- Task to complete
Only the lines of the data below from the one with "The Adoption of" through the one with "Contact-us now" are wanted. Repeat them exactly.

[Provided data Boundary: Start]

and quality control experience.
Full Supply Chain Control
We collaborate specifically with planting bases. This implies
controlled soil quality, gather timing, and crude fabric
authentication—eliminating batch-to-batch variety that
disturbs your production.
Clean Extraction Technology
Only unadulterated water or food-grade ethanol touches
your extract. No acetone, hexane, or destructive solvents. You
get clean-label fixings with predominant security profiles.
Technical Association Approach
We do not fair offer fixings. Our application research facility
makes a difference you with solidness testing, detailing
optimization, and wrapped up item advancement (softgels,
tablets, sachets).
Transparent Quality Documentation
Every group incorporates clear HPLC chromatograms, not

[Provided data Boundary: End]
[Provided data Boundary: Start]

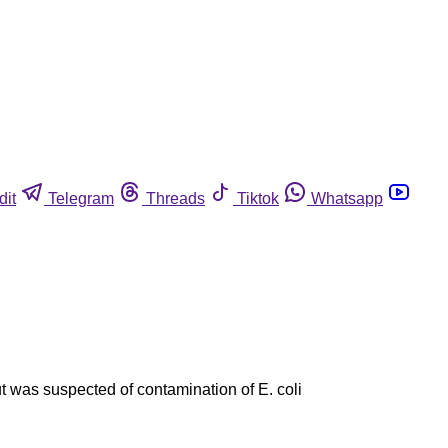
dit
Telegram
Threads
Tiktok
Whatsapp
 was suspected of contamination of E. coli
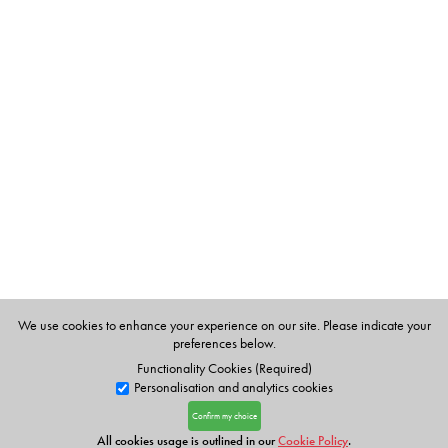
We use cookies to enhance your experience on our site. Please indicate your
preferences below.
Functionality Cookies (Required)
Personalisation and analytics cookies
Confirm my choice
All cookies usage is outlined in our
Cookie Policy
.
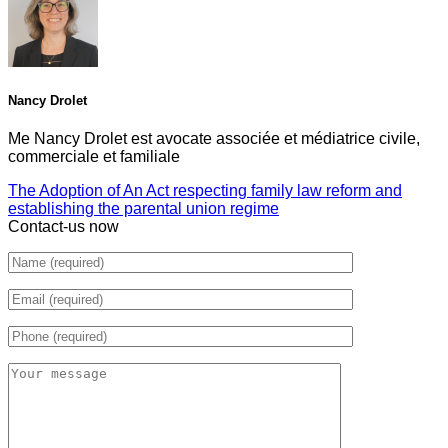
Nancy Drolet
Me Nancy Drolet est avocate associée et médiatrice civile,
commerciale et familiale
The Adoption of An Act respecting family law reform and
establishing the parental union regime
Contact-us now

[Provided data Boundary: End]

- Response below
The Adoption of An Act respecting family law reform and
establishing the parental union regime
Contact-us now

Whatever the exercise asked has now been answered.